- _What to work on_
Look over the entries below. Report how many lines hold the word "maximize", and only that.

- _Extracted data entries_
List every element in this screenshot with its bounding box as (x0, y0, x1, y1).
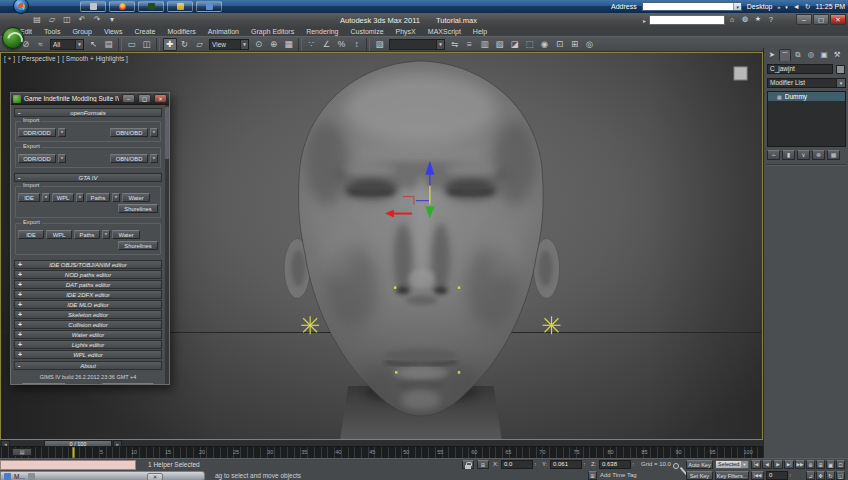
open-file-icon[interactable]: ▱ (45, 14, 59, 26)
minimized-close-button[interactable]: ✕ (147, 473, 163, 480)
reference-coordinate-combo[interactable]: View▾ (209, 39, 249, 50)
version-info-button[interactable]: Version info (102, 383, 154, 384)
undo-icon[interactable]: ↶ (75, 14, 89, 26)
collapsed-rollout[interactable]: + IDE 2DFX editor (14, 290, 162, 299)
collapse-icon[interactable]: - (18, 174, 20, 181)
tab-utilities[interactable]: ⚒ (831, 49, 843, 61)
gims-maximize-button[interactable]: ▢ (138, 94, 151, 103)
selection-filter-combo[interactable]: All▾ (50, 39, 84, 50)
material-editor[interactable]: ◉ (538, 38, 552, 51)
expand-icon[interactable]: + (18, 331, 22, 338)
tab-create[interactable]: ➤ (766, 49, 778, 61)
search-expand-icon[interactable]: ▸ (643, 17, 646, 24)
mini-curve-editor-button[interactable]: ▤ (12, 448, 32, 456)
application-menu-button[interactable] (2, 27, 24, 49)
remove-modifier[interactable]: ⊗ (812, 150, 825, 160)
desktop-dropdown-icon[interactable]: ▾ (785, 4, 788, 10)
taskbar-app-media[interactable] (196, 1, 222, 12)
selection-lock-toggle[interactable] (462, 460, 474, 469)
speaker-icon[interactable]: ◄ (793, 3, 800, 10)
dropdown-arrow-icon[interactable]: ▾ (836, 79, 845, 87)
gims-minimize-button[interactable]: ‒ (122, 94, 135, 103)
viewport-view-label[interactable]: [ Perspective ] (18, 55, 59, 62)
search-input[interactable] (650, 24, 724, 26)
communication-center-icon[interactable]: ◍ (740, 15, 750, 23)
align[interactable]: ≡ (463, 38, 477, 51)
redo-icon[interactable]: ↷ (90, 14, 104, 26)
frame-spinner[interactable]: ↕ (789, 472, 792, 478)
z-spinner[interactable]: ↕ (632, 461, 635, 467)
rectangular-selection-region[interactable]: ▭ (125, 38, 139, 51)
collapsed-rollout[interactable]: + Skeleton editor (14, 310, 162, 319)
qat-dropdown-icon[interactable]: ▾ (105, 14, 119, 26)
minimized-window[interactable]: M... ✕ (0, 471, 205, 480)
layer-manager[interactable]: ▥ (478, 38, 492, 51)
select-and-manipulate[interactable]: ⊕ (267, 38, 281, 51)
tab-modify[interactable]: ⌒ (779, 49, 791, 61)
gta-import-water-button[interactable]: Water (122, 193, 150, 202)
add-time-tag[interactable]: Add Time Tag (600, 472, 637, 478)
collapsed-rollout[interactable]: + Lights editor (14, 340, 162, 349)
tab-motion[interactable]: ◎ (805, 49, 817, 61)
field-of-view[interactable]: ⊿ (806, 471, 815, 480)
zoom-extents-all[interactable]: ⊡ (836, 460, 845, 469)
menu-item[interactable]: Customize (344, 28, 389, 35)
expand-icon[interactable]: + (18, 271, 22, 278)
edit-named-selection-sets[interactable]: ▨ (373, 38, 387, 51)
gta-export-wpl-button[interactable]: WPL (46, 230, 72, 239)
select-and-rotate[interactable]: ↻ (178, 38, 192, 51)
auto-key-button[interactable]: Auto Key (686, 460, 713, 469)
set-key-button[interactable]: Set Key (686, 471, 713, 480)
export-odr-button[interactable]: ODR/ODD (18, 154, 56, 163)
maxscript-mini-listener[interactable] (0, 460, 136, 470)
render-setup[interactable]: ⊡ (553, 38, 567, 51)
collapsed-rollout[interactable]: + IDE MLO editor (14, 300, 162, 309)
gta-export-ide-button[interactable]: IDE (18, 230, 44, 239)
absolute-mode-toggle[interactable]: ⊞ (477, 460, 489, 469)
x-spinner[interactable]: ↕ (534, 461, 537, 467)
taskbar-app-explorer[interactable] (167, 1, 193, 12)
pan-view[interactable]: ✥ (816, 471, 825, 480)
angle-snap-toggle[interactable]: ∠ (320, 38, 334, 51)
point-helper-left[interactable] (301, 316, 319, 334)
expand-icon[interactable]: + (18, 351, 22, 358)
keyboard-shortcut-override[interactable]: ▦ (282, 38, 296, 51)
menu-item[interactable]: Animation (202, 28, 245, 35)
gta-import-paths-button[interactable]: Paths (86, 193, 110, 202)
taskbar-clock[interactable]: 11:25 PM (816, 3, 845, 10)
y-coordinate-field[interactable]: 0.061 (550, 460, 582, 469)
next-frame[interactable]: ▶| (784, 460, 794, 469)
collapse-icon[interactable]: - (18, 362, 20, 369)
select-and-scale[interactable]: ▱ (193, 38, 207, 51)
rollout-about[interactable]: - About (14, 361, 162, 370)
taskbar-app-window[interactable] (80, 1, 106, 12)
time-slider-track[interactable]: ◂ 0 / 100 ▸ (0, 440, 763, 447)
point-helper-right[interactable] (543, 316, 561, 334)
export-obn-options-button[interactable]: * (150, 154, 158, 163)
gims-close-button[interactable]: ✕ (154, 94, 167, 103)
gta-export-shorelines-button[interactable]: Shorelines (118, 241, 158, 250)
collapsed-rollout[interactable]: + WPL editor (14, 350, 162, 359)
favorites-icon[interactable]: ★ (753, 15, 763, 23)
taskbar-app-recorder[interactable] (138, 1, 164, 12)
schematic-view[interactable]: ⬚ (523, 38, 537, 51)
modifier-list-combo[interactable]: Modifier List ▾ (767, 78, 846, 88)
save-file-icon[interactable]: ◫ (60, 14, 74, 26)
object-color-swatch[interactable] (836, 65, 845, 74)
menu-item[interactable]: Create (128, 28, 161, 35)
import-obn-button[interactable]: OBN/OBD (110, 128, 148, 137)
export-obn-button[interactable]: OBN/OBD (110, 154, 148, 163)
collapsed-rollout[interactable]: + NOD paths editor (14, 270, 162, 279)
x-coordinate-field[interactable]: 0.0 (501, 460, 533, 469)
maximize-button[interactable]: ▢ (813, 14, 829, 25)
select-and-move[interactable]: ✚ (163, 38, 177, 51)
subscription-center-icon[interactable]: ⌂ (727, 16, 737, 23)
modifier-stack[interactable]: ▦ Dummy (767, 91, 846, 147)
y-spinner[interactable]: ↕ (583, 461, 586, 467)
collapsed-rollout[interactable]: + Water editor (14, 330, 162, 339)
import-obn-options-button[interactable]: * (150, 128, 158, 137)
pin-stack[interactable]: ∸ (767, 150, 780, 160)
gta-import-shorelines-button[interactable]: Shorelines (118, 204, 158, 213)
time-tag-icon[interactable]: ⊞ (588, 471, 597, 480)
orbit-view[interactable]: ↻ (826, 471, 835, 480)
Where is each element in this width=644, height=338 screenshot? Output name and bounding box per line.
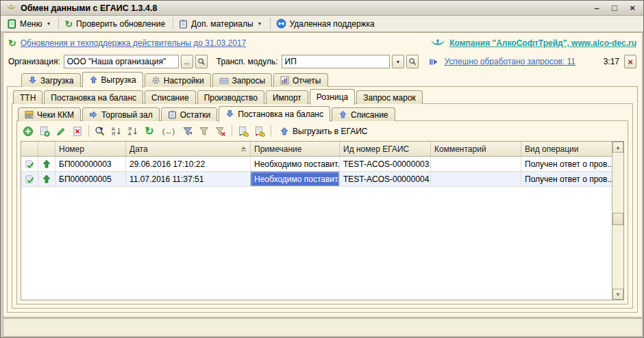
clear-filter-button[interactable]	[213, 124, 228, 139]
menu-label: Меню	[20, 19, 42, 29]
close-icon[interactable]: ×	[627, 3, 638, 14]
upload-to-egais-button[interactable]: Выгрузить в ЕГАИС	[275, 125, 373, 138]
clipboard-icon	[179, 19, 188, 29]
header-direction[interactable]	[38, 142, 55, 156]
number-cell[interactable]: БП000000005	[55, 172, 126, 187]
chevron-down-icon: ▼	[396, 60, 401, 64]
note-cell[interactable]: Необходимо поставит...	[251, 157, 340, 172]
tab-cheki-kkm[interactable]: Чеки ККМ	[18, 107, 81, 121]
transport-module-input[interactable]	[282, 55, 390, 68]
post-document-button[interactable]	[236, 124, 251, 139]
window-title: Обмен данными с ЕГАИС 1.3.4.8	[21, 3, 157, 13]
doc-posted-cell[interactable]	[21, 157, 38, 172]
app-window: Обмен данными с ЕГАИС 1.3.4.8 – □ × Меню…	[0, 0, 644, 338]
tab-zaprosy[interactable]: Запросы	[212, 73, 272, 87]
materials-button[interactable]: Доп. материалы ▼	[175, 18, 267, 30]
tab-roznitsa[interactable]: Розница	[310, 89, 355, 105]
scroll-down-icon[interactable]: ▼	[612, 289, 623, 300]
organization-search-button[interactable]	[195, 55, 208, 68]
vertical-scrollbar[interactable]: ▲ ▼	[612, 142, 623, 300]
organization-browse-button[interactable]: ...	[181, 55, 193, 68]
separator	[271, 125, 271, 137]
transport-search-button[interactable]	[406, 55, 419, 68]
minimize-icon[interactable]: –	[591, 3, 602, 14]
direction-cell[interactable]	[38, 172, 55, 187]
timer-value: 3:17	[604, 57, 619, 66]
header-operation[interactable]: Вид операции	[521, 142, 612, 156]
filter-button[interactable]	[197, 124, 212, 139]
svg-text:Я: Я	[112, 131, 115, 136]
stop-exchange-button[interactable]: ×	[624, 55, 636, 68]
main-tabs: Загрузка Выгрузка Настройки Запросы	[21, 71, 330, 87]
unpost-document-button[interactable]	[252, 124, 267, 139]
maximize-icon[interactable]: □	[609, 3, 620, 14]
tab-nastroyki[interactable]: Настройки	[145, 73, 211, 87]
header-comment[interactable]: Комментарий	[431, 142, 521, 156]
add-button[interactable]	[21, 124, 36, 139]
tab-proizvodstvo[interactable]: Производство	[197, 90, 264, 104]
fit-width-button[interactable]: (↔)	[158, 124, 179, 139]
tab-label: Настройки	[164, 76, 204, 86]
chevron-down-icon: ▼	[46, 21, 51, 26]
header-date-label: Дата	[129, 144, 148, 154]
check-update-button[interactable]: ↻ Проверить обновление	[61, 18, 171, 30]
header-status[interactable]	[21, 142, 38, 156]
header-note[interactable]: Примечание	[251, 142, 340, 156]
operation-cell[interactable]: Получен ответ о пров...	[521, 172, 612, 187]
tab-postanovka-na-balans[interactable]: Постановка на баланс	[44, 90, 143, 104]
transport-dropdown-button[interactable]: ▼	[392, 55, 404, 68]
tab-torgovy-zal[interactable]: Торговый зал	[82, 107, 160, 121]
tab-ttn[interactable]: ТТН	[13, 90, 42, 104]
note-cell-selected[interactable]: Необходимо поставит...	[251, 172, 340, 187]
processed-requests-link[interactable]: Успешно обработано запросов: 11	[445, 57, 575, 66]
edit-button[interactable]	[53, 124, 69, 139]
header-egais-id[interactable]: Ид номер ЕГАИС	[340, 142, 431, 156]
sort-asc-button[interactable]: АЯ	[109, 124, 124, 139]
direction-cell[interactable]	[38, 157, 55, 172]
operation-cell[interactable]: Получен ответ о пров...	[521, 157, 612, 172]
tab-vygruzka[interactable]: Выгрузка	[82, 72, 143, 88]
svg-text:А: А	[128, 131, 132, 136]
date-cell[interactable]: 29.06.2016 17:10:22	[126, 157, 251, 172]
egais-id-cell[interactable]: TEST-ACOS-00000003...	[340, 157, 431, 172]
sort-desc-button[interactable]: ЯА	[125, 124, 140, 139]
tab-postanovka-na-balans-roznitsa[interactable]: Постановка на баланс	[219, 106, 330, 122]
tab-import[interactable]: Импорт	[266, 90, 308, 104]
window-controls: – □ ×	[591, 3, 638, 14]
refresh-list-button[interactable]: ↻	[142, 124, 157, 139]
number-cell[interactable]: БП000000003	[55, 157, 126, 172]
doc-posted-cell[interactable]	[21, 172, 38, 187]
scroll-up-icon[interactable]: ▲	[612, 142, 623, 153]
comment-cell[interactable]	[431, 172, 521, 187]
tab-otchety[interactable]: Отчеты	[273, 73, 327, 87]
organization-input[interactable]	[64, 55, 179, 68]
find-button[interactable]: N	[92, 124, 108, 139]
separator	[88, 125, 89, 137]
delete-button[interactable]	[70, 124, 85, 139]
copy-button[interactable]	[37, 124, 52, 139]
egais-id-cell[interactable]: TEST-ACOS-00000004...	[340, 172, 431, 187]
filter-settings-button[interactable]	[180, 124, 195, 139]
play-pause-icon[interactable]	[429, 57, 438, 66]
comment-cell[interactable]	[431, 157, 521, 172]
company-link[interactable]: Компания "АлкоСофтТрейд", www.alco-dec.r…	[449, 38, 636, 48]
header-number[interactable]: Номер	[55, 142, 126, 156]
tab-zapros-marok[interactable]: Запрос марок	[356, 90, 423, 104]
remote-support-button[interactable]: Удаленная поддержка	[273, 17, 380, 30]
tab-spisanie-roznitsa[interactable]: Списание	[332, 107, 395, 121]
table-row-selected[interactable]: БП000000005 11.07.2016 11:37:51 Необходи…	[21, 172, 612, 187]
tab-ostatki[interactable]: Остатки	[161, 107, 218, 121]
header-date[interactable]: Дата	[126, 142, 251, 156]
tab-zagruzka[interactable]: Загрузка	[21, 73, 81, 87]
update-support-link[interactable]: Обновления и техподдержка действительны …	[21, 38, 247, 48]
upload-icon	[280, 127, 289, 136]
chevron-down-icon: ▼	[258, 21, 262, 26]
company-eagle-icon	[430, 38, 445, 48]
table-row[interactable]: БП000000003 29.06.2016 17:10:22 Необходи…	[21, 157, 612, 172]
tab-spisanie[interactable]: Списание	[145, 90, 196, 104]
menu-button[interactable]: Меню ▼	[4, 18, 56, 30]
scrollbar-thumb[interactable]	[612, 213, 623, 225]
page-postanovka-na-balans: N АЯ ЯА ↻ (↔)	[16, 120, 628, 304]
tab-label: Розница	[317, 92, 348, 102]
date-cell[interactable]: 11.07.2016 11:37:51	[126, 172, 251, 187]
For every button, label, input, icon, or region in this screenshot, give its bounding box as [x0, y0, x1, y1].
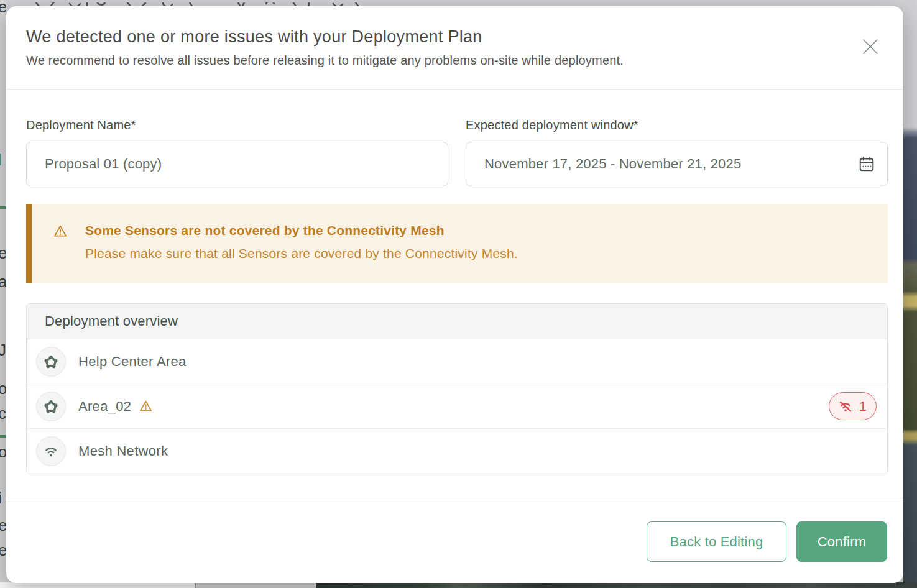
issue-count: 1 [859, 398, 867, 415]
dialog-footer: Back to Editing Confirm [6, 498, 903, 583]
warning-title: Some Sensors are not covered by the Conn… [85, 223, 518, 238]
warning-triangle-icon [53, 224, 68, 241]
background-text-fragment: a [0, 272, 6, 292]
warning-banner: Some Sensors are not covered by the Conn… [26, 204, 888, 283]
background-text-fragment: e [0, 0, 6, 17]
background-text-fragment: e [0, 244, 6, 263]
deployment-window-field-group: Expected deployment window* November 17,… [466, 118, 888, 186]
warning-texts: Some Sensors are not covered by the Conn… [85, 223, 518, 261]
area-pentagon-icon [43, 398, 59, 415]
dialog-title: We detected one or more issues with your… [26, 27, 877, 47]
deployment-window-value: November 17, 2025 - November 21, 2025 [484, 156, 741, 172]
row-label: Mesh Network [78, 443, 168, 459]
deployment-overview-panel: Deployment overview Help Center [26, 303, 888, 474]
background-text-fragment: c [0, 404, 6, 423]
background-text-fragment: o [0, 379, 6, 398]
background-bottom-panel: mount of [0, 582, 196, 588]
back-to-editing-button[interactable]: Back to Editing [647, 521, 786, 562]
background-text-fragment: J [0, 341, 6, 360]
background-top-sliver [0, 0, 917, 6]
calendar-icon[interactable] [858, 155, 875, 173]
background-photo-sliver [903, 0, 917, 588]
dialog-subtitle: We recommend to resolve all issues befor… [26, 53, 877, 68]
overview-row-area-02[interactable]: Area_02 [27, 384, 887, 429]
deployment-window-input[interactable]: November 17, 2025 - November 21, 2025 [466, 142, 888, 186]
background-cut-text: mount of [0, 582, 116, 588]
wifi-off-icon [837, 398, 854, 415]
confirm-button[interactable]: Confirm [796, 521, 887, 562]
dialog-body: Deployment Name* Proposal 01 (copy) Expe… [6, 118, 903, 474]
avatar [36, 347, 66, 377]
deployment-name-input[interactable]: Proposal 01 (copy) [26, 142, 448, 186]
wifi-icon [42, 443, 60, 460]
background-text-fragment: i [0, 489, 6, 508]
deployment-window-label: Expected deployment window* [466, 118, 888, 132]
background-bottom-sliver: mount of [0, 582, 917, 588]
background-text-fragment: e [0, 541, 6, 560]
connectivity-issue-badge: 1 [829, 392, 877, 420]
background-green-accent [0, 206, 6, 209]
avatar [36, 436, 66, 466]
warning-message: Please make sure that all Sensors are co… [85, 246, 518, 261]
close-button[interactable] [860, 36, 881, 57]
close-icon [860, 36, 881, 57]
deployment-overview-header: Deployment overview [27, 304, 887, 339]
row-warning-triangle-icon [139, 399, 153, 413]
background-text-fragment: l [0, 150, 6, 170]
area-pentagon-icon [43, 354, 59, 370]
row-label: Area_02 [78, 398, 131, 415]
background-green-accent [0, 435, 6, 438]
deployment-name-field-group: Deployment Name* Proposal 01 (copy) [26, 118, 448, 186]
deployment-name-label: Deployment Name* [26, 118, 448, 132]
overview-row-mesh-network[interactable]: Mesh Network [27, 429, 887, 474]
background-text-fragment: o [0, 443, 6, 462]
background-bottom-gutter [197, 582, 315, 588]
background-left-sliver: e l e a J o c o i e e [0, 0, 6, 588]
background-map-sliver [316, 582, 917, 588]
row-label: Help Center Area [78, 354, 187, 370]
deployment-issues-dialog: We detected one or more issues with your… [6, 6, 903, 583]
avatar [36, 392, 66, 421]
background-text-fragment: e [0, 516, 6, 535]
overview-row-help-center-area[interactable]: Help Center Area [27, 339, 887, 384]
deployment-name-value: Proposal 01 (copy) [45, 156, 162, 172]
dialog-header: We detected one or more issues with your… [6, 6, 903, 90]
form-fields-row: Deployment Name* Proposal 01 (copy) Expe… [26, 118, 888, 186]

- _Task output_
3